What is it about $\ \ N_2(1 - \mu \tan\theta) < 0 \ \ {\bf ?} \ \$ that you don't like ?

$\frac 1 2 F_g = 0$ is positive and it needs to be compensated to end up in equilibrium.

Do you understand why the problem text needs to state

The coefficient of static friction between the pole and the floor is greater than that between the pole and the ceiling

 

[EEristavi]

As I understand: Because the coefficient of static friction of floor is greater that ceiling - we have "pivot" at the bottom.

$\frac 1 2 F_g = 0$

why it equals to 0? you're saying that $F_g=0$

 

[BvU]

No, sorry: I quoted your post and forgot to remove the = 0. I mean to say that the torque from $F_g$ is in the positive $z$-direction.

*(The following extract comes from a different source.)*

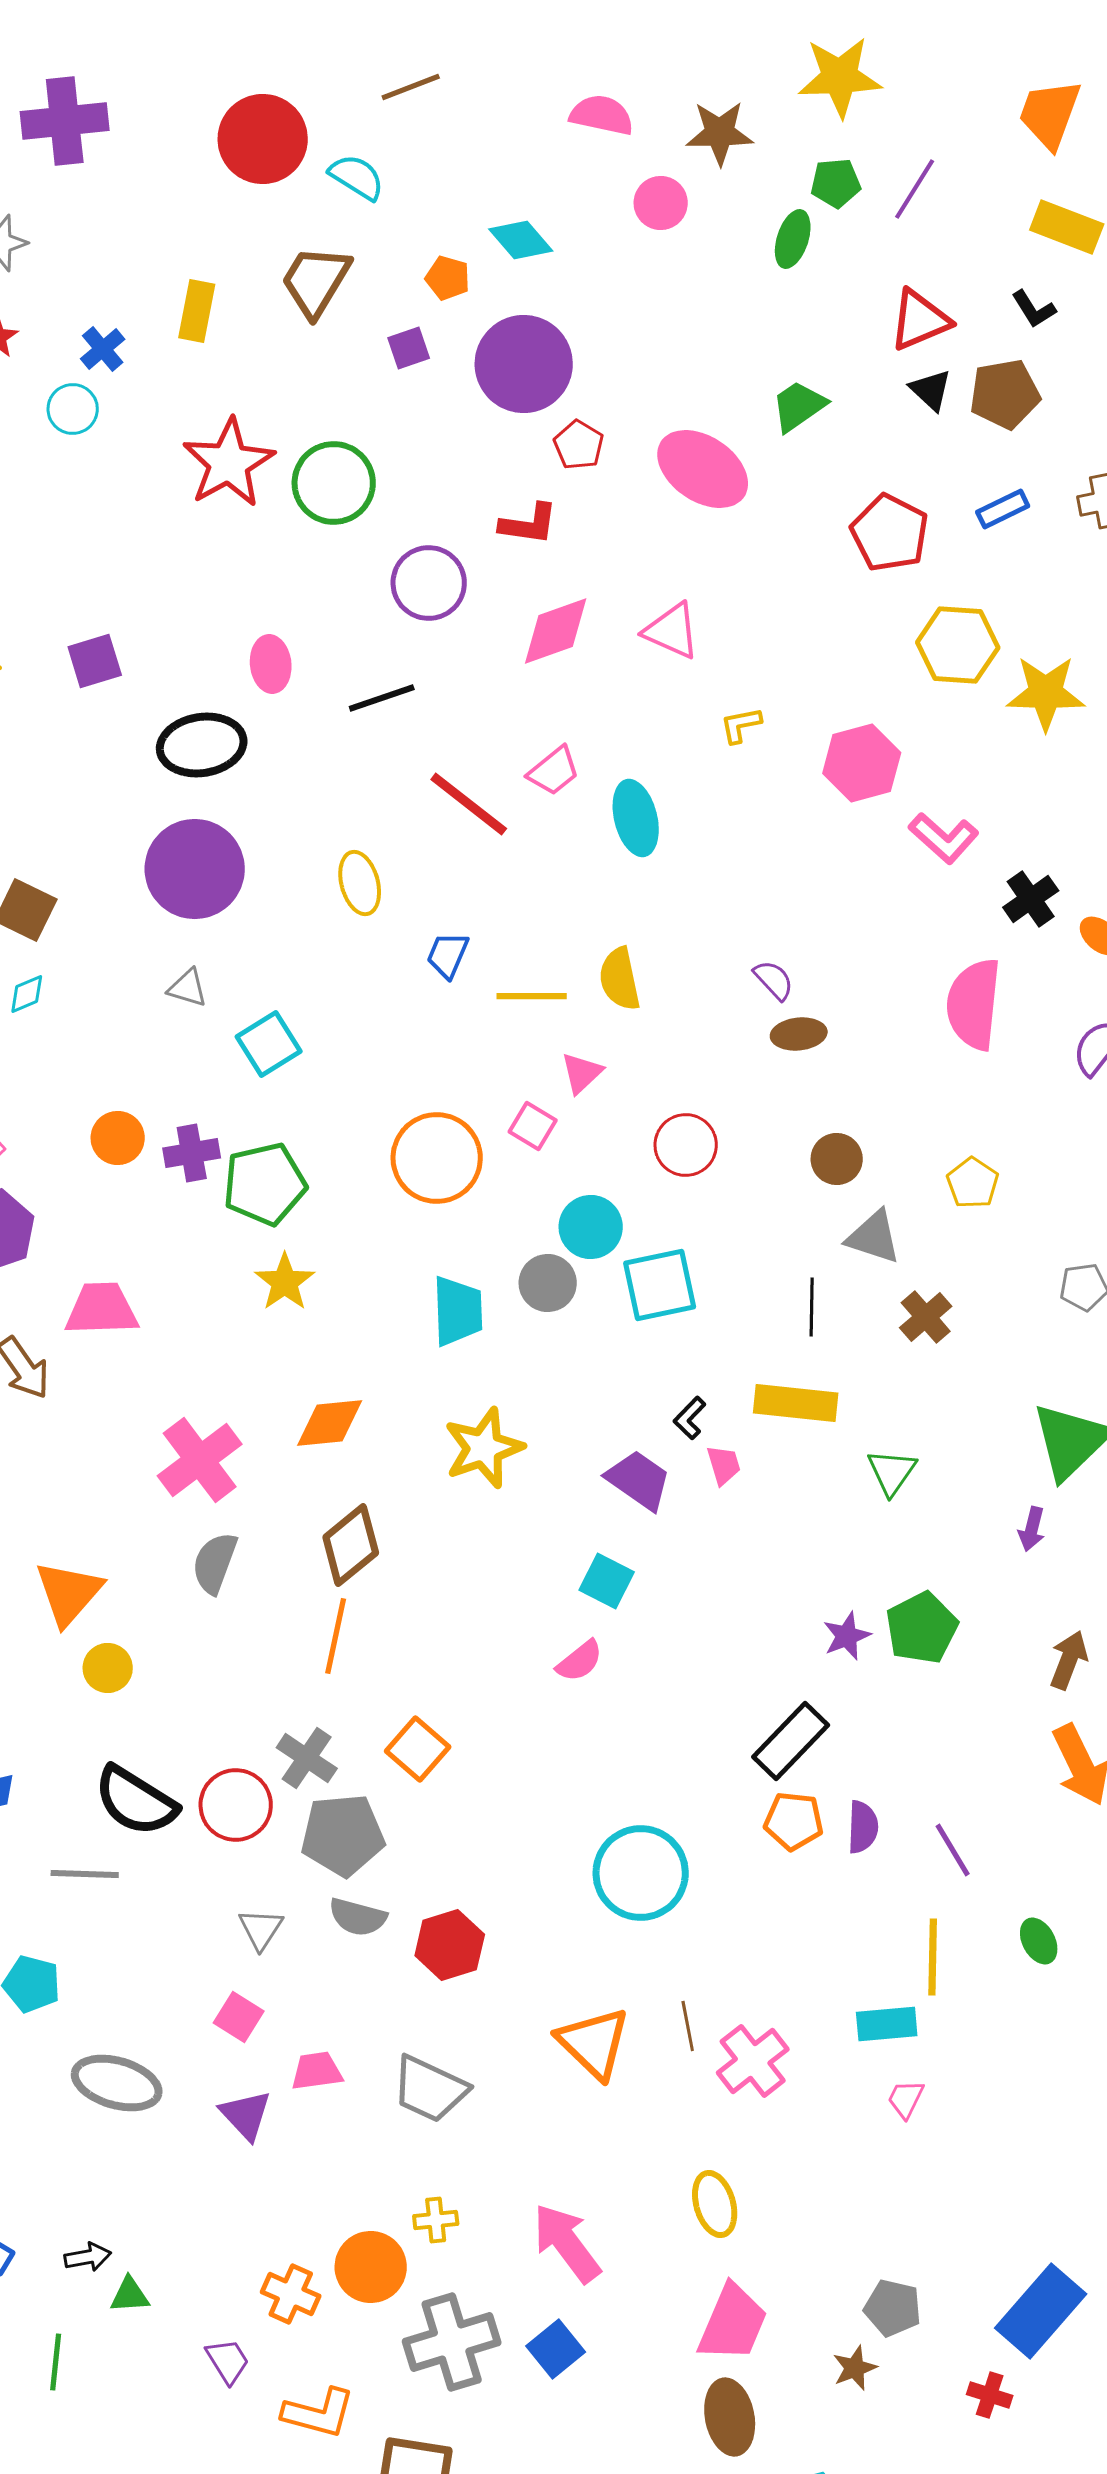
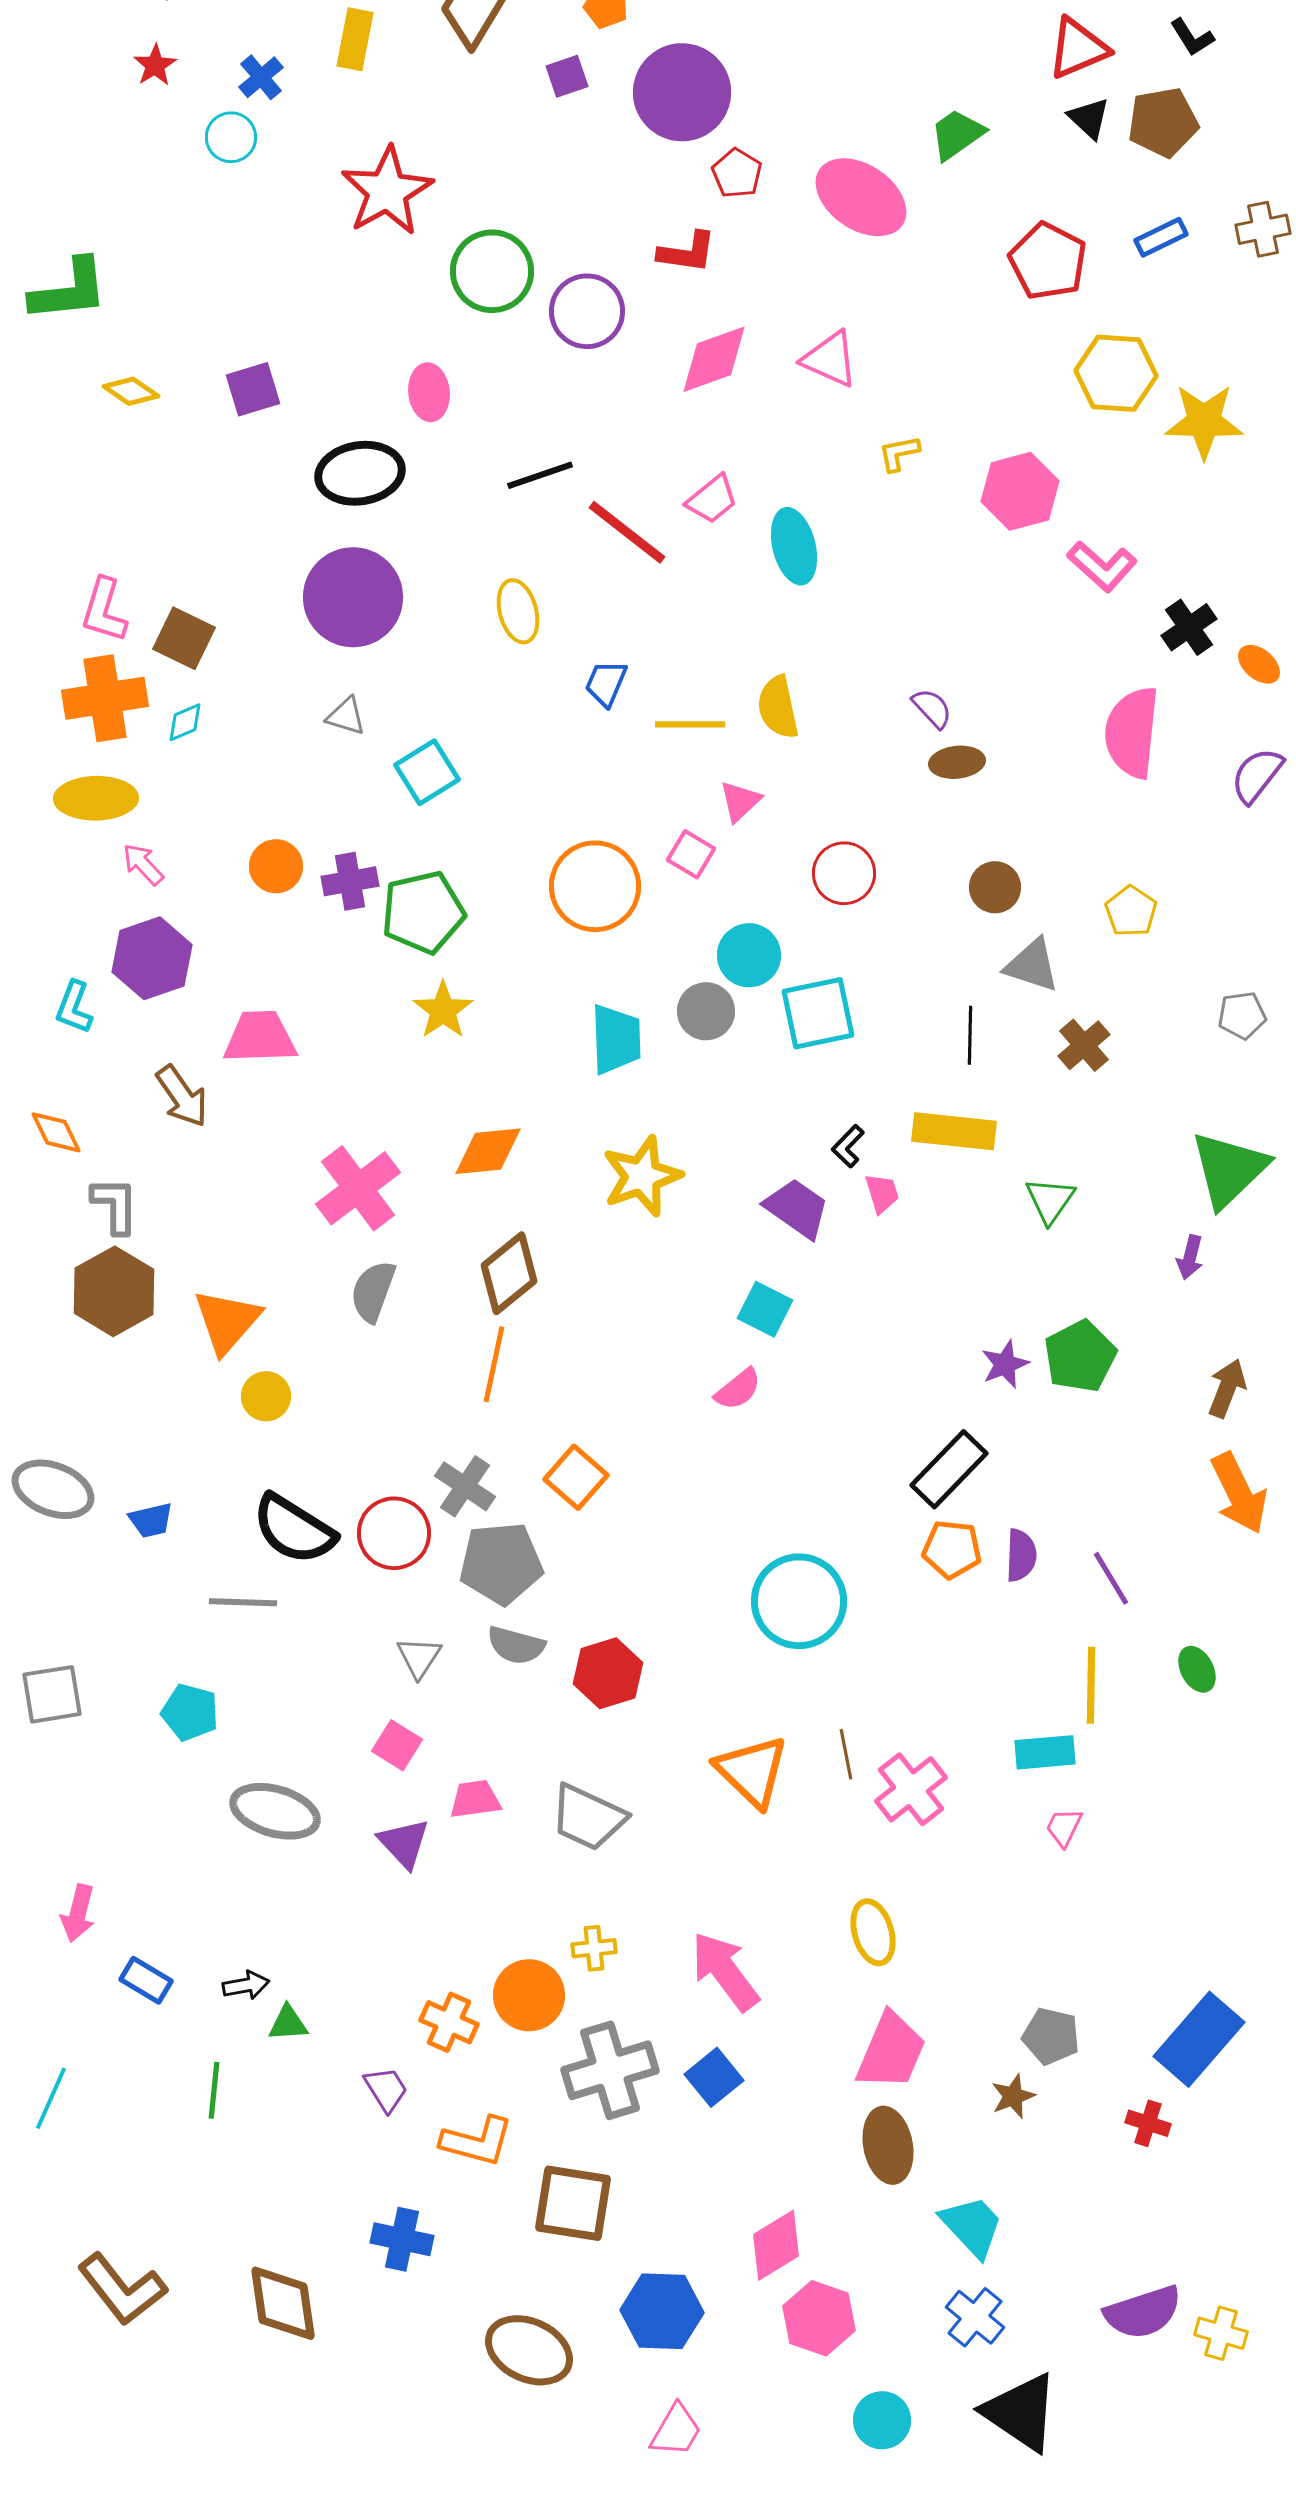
green circle: (334, 483) -> (492, 271), moved
black line: (382, 698) -> (540, 475), moved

It's a matter of looking carefully at the signs -- hence the choice of coordinate ystem. Conventionally Y is up and x to the right, so z is towards the viewer.

As I understand: Because the coefficient of static friction of floor is greater that ceiling - we have "pivot" at the bottom.

That's the idea. Plus: In addition to the torque balance we need a force balance, which in the vertical direction reads $n_1 + n_2 + F_g = 0$ . Here $n_1$ is positive and the other two are negative.

 

[haruspex]

Because the coefficient of static friction of floor is greater that ceiling - we have "pivot" at the bottom.

No idea what you mean by "having pivot".
The horizontal forces must be in balance; the normal force must be greater at the floor.
If the ceiling had the greater coefficient of friction then it would not be obvious which of the two frictional forces was at its limit. But since the floor has the greater friction (or equal would have done) the limiting condition must be the frictional force at the ceiling.

 

[EEristavi]

When I said, I don't like
$N_2(1−μtanθ)<0$

I meant, shouldn't we just have to solve this?
$N_2(1−μtanθ) = - F_g$

No idea what you mean by "having pivot"

I meant, that rotational center will be bottom point (or rotation will occur around the bottom point).
Hope I expressed myself clearly.

 

[jbriggs444]

I meant, that rotational center will be bottom point (or rotation will occur around the bottom point).
Hope I expressed myself clearly.

Since no rotation is actually going to occur until something gives, the phrasing I would prefer is that the rod "does not slip" at the floor. Which axis you choose to use to account for the torque balance is still a free choice.

 

[EEristavi]

When I said, I don't like
$N_2(1−μtanθ)< 0$

I meant, shouldn't we just have to solve this?
$N_2(1−μtanθ)< -F_g$

Any notes on this part?

 

[haruspex]

When I said, I don't like
$N_2(1−μtanθ)<0$

I meant, shouldn't we just have to solve this?
$N_2(1−μtanθ) = - F_g$

The question asks for the max length that can stay in position. In trying to get it to do so, you can ram it into place so that the normal forces are much larger than the weight of the pole. I.e. you want the limit as the normal forces tend to infinity.